Schema – Defines the content type: its name, API identifiers, fields, groups, and settings (e.g. entry title, searchable/filter fields, allowed states, access control, custom URL rule (Coming soon)).
Entry – A single record for that content type, with values for each field defined in the schema.
Published entry – The version of an entry that is exposed via APIs for consumption by apps and websites.
Custom Entities = schema-defined content types + entries whose structure is flexible and defined by you.
Structured content types – e.g. “Product”, “Event”, “Recipe”, “Team Member” with a fixed set of fields and validation.
Multi-channel content – Same content type used by web, app, or other clients via APIs (e.g.
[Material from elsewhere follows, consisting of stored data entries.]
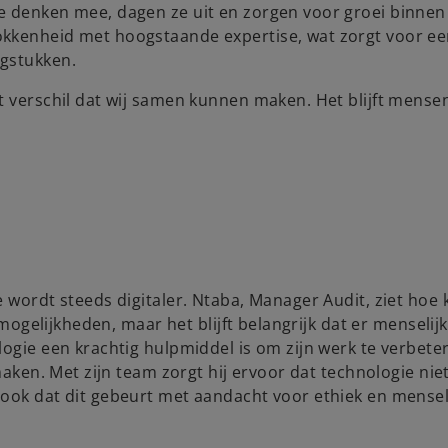
e denken mee, dagen ze uit en zorgen voor groei binnen
okkenheid met hoogstaande expertise, wat zorgt voor 
agstukken.
t verschil dat wij samen kunnen maken. Het blijft mense
e wordt steeds digitaler. Ntaba, Manager Audit, ziet hoe
 mogelijkheden, maar het blijft belangrijk dat er menselij
logie een krachtig hulpmiddel is om zijn werk te verbete
maken. Met zijn team zorgt hij ervoor dat technologie niet
 ook dat dit gebeurt met aandacht voor ethiek en mensel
JSON, HTML, XML, or plain text).
Relations – Link entries to Categories, Tags, Members, Forms, or other custom content types via Related fields.
Rich layouts – Use Components and Dynamic Zones to build modular blocks (hero, CTA, FAQ, etc.) inside an entry.
Filtered lists – Use Dynamic List fields to show lists of related content filtered by relations (e.g. “Posts in this Category” or “Products in this Collection”).
Single-page vs collection – Schemas can represent a collection (many entries) or a single content type (e.g. one “About Us” page); some schemas are used as reusable building blocks (e.g. shared with posts).
Product catalog – A “Product” content type with name, SKU, price, category, image, and description. Entries are products; APIs return them for storefront or app.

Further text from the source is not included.